(Items listed in a dataset)
****************
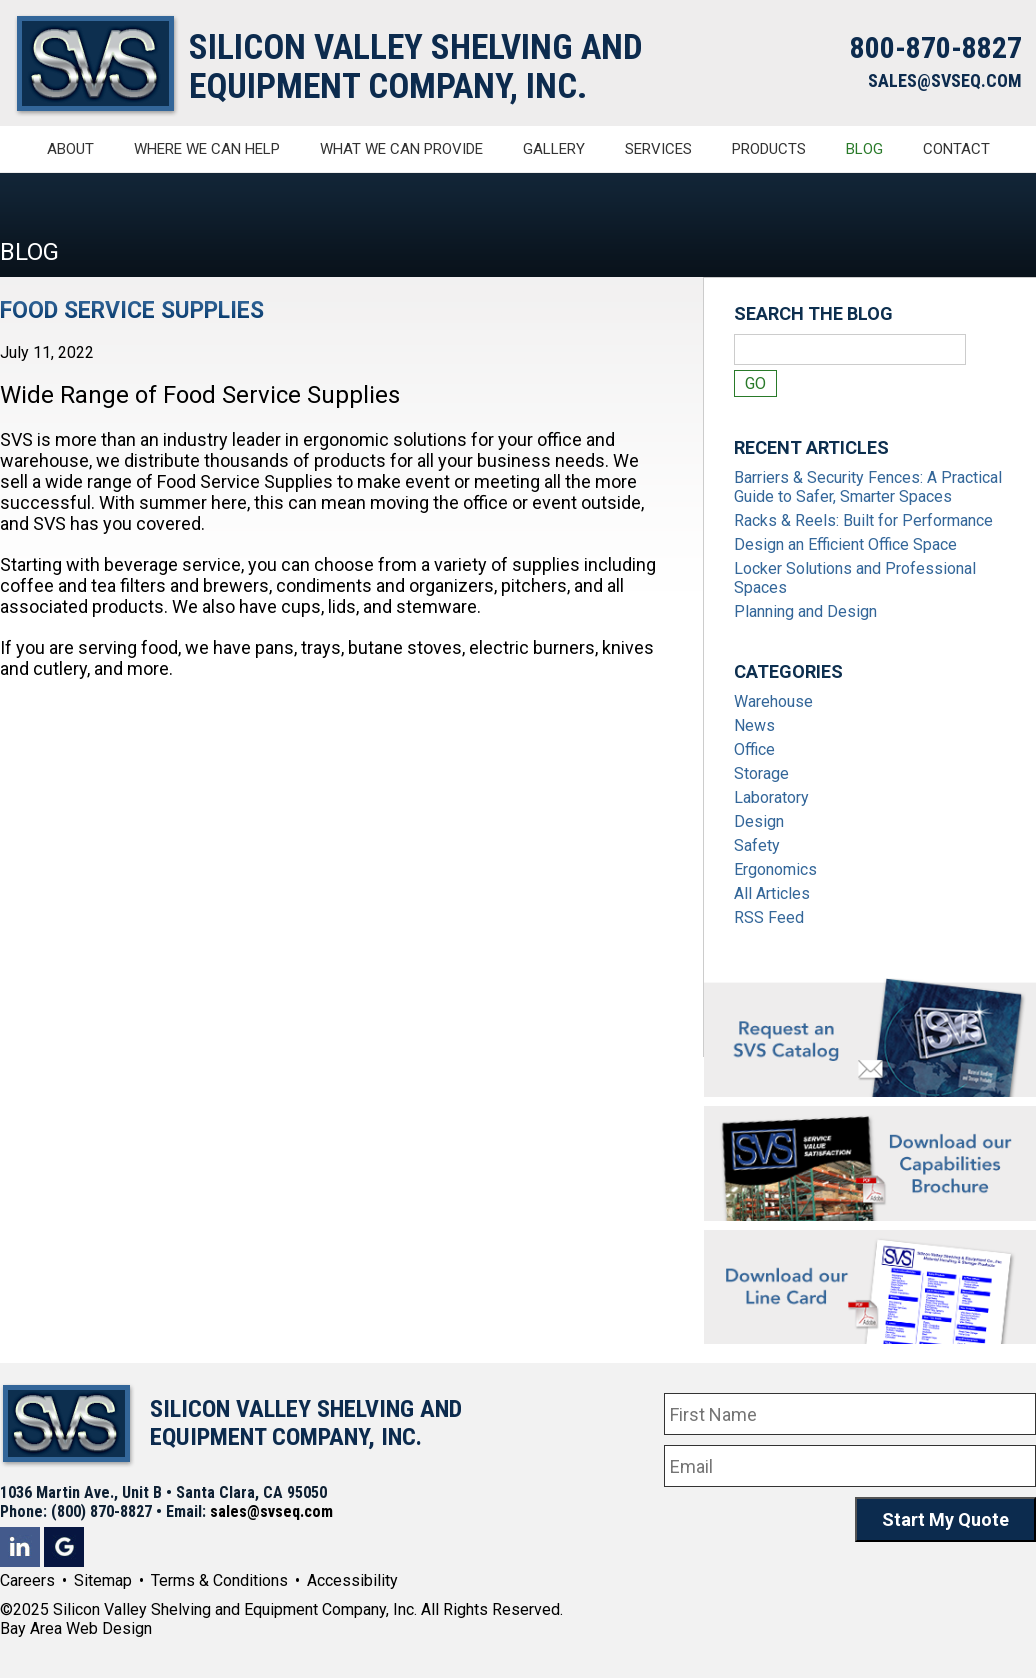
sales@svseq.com (271, 1511)
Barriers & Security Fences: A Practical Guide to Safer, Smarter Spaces (868, 487)
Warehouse (773, 701)
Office (754, 749)
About (70, 149)
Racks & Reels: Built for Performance (863, 520)
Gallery (554, 149)
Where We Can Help (207, 149)
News (754, 725)
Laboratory (771, 797)
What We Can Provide (401, 149)
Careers (27, 1580)
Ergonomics (775, 869)
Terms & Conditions (219, 1580)
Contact (956, 149)
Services (658, 149)
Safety (757, 845)
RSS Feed (769, 917)
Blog (864, 149)
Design (759, 821)
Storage (761, 773)
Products (769, 149)
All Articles (772, 893)
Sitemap (103, 1580)
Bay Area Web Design (76, 1628)
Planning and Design (805, 611)
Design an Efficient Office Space (845, 544)
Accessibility (352, 1580)
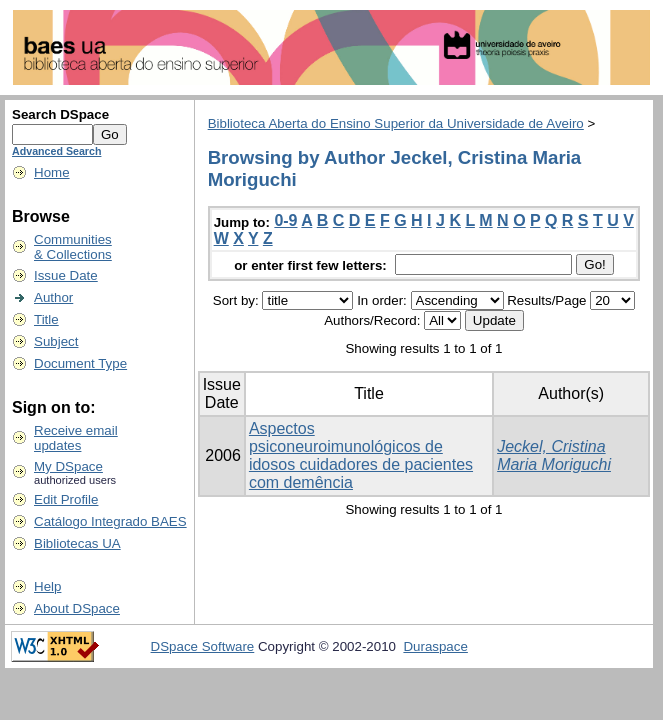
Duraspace (435, 646)
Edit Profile (66, 499)
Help (47, 586)
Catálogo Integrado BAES (110, 521)
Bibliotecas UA (77, 543)
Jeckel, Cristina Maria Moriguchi (554, 455)
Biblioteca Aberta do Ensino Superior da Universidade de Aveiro (396, 123)
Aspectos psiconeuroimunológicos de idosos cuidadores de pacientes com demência (361, 455)
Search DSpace (60, 114)
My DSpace (68, 466)
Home (52, 172)
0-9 (285, 220)
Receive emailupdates (76, 438)
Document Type (80, 363)
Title (46, 319)
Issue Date (66, 275)
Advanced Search (56, 151)
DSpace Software (203, 646)
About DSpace (77, 608)
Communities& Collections (73, 247)
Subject (56, 341)
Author (53, 297)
****************
Task brief |
Write the entries out in full and exactly, omitting every picture.

Response for this exercise |
sales@svseq.com (271, 1511)
Barriers & Security Fences: A Practical Guide to Safer, Smarter Spaces (868, 487)
Warehouse (773, 701)
Office (754, 749)
About (70, 149)
Racks & Reels: Built for Performance (863, 520)
Gallery (554, 149)
Where We Can Help (207, 149)
News (754, 725)
Laboratory (771, 797)
What We Can Provide (401, 149)
Careers (27, 1580)
Ergonomics (775, 869)
Terms & Conditions (219, 1580)
Contact (956, 149)
Services (658, 149)
Safety (757, 845)
RSS Feed (769, 917)
Blog (864, 149)
Design (759, 821)
Storage (761, 773)
Products (769, 149)
All Articles (772, 893)
Sitemap (103, 1580)
Bay Area Web Design (76, 1628)
Planning and Design (805, 611)
Design an Efficient Office Space (845, 544)
Accessibility (352, 1580)
Duraspace (435, 646)
Edit Profile (66, 499)
Help (47, 586)
Catálogo Integrado BAES (110, 521)
Bibliotecas UA (77, 543)
Jeckel, Cristina Maria Moriguchi (554, 455)
Biblioteca Aberta do Ensino Superior da Universidade de Aveiro (396, 123)
Aspectos psiconeuroimunológicos de idosos cuidadores de pacientes com demência (361, 455)
Search DSpace (60, 114)
My DSpace (68, 466)
Home (52, 172)
0-9 (285, 220)
Receive emailupdates (76, 438)
Document Type (80, 363)
Title (46, 319)
Issue Date (66, 275)
Advanced Search (56, 151)
DSpace Software (203, 646)
About DSpace (77, 608)
Communities& Collections (73, 247)
Subject (56, 341)
Author (53, 297)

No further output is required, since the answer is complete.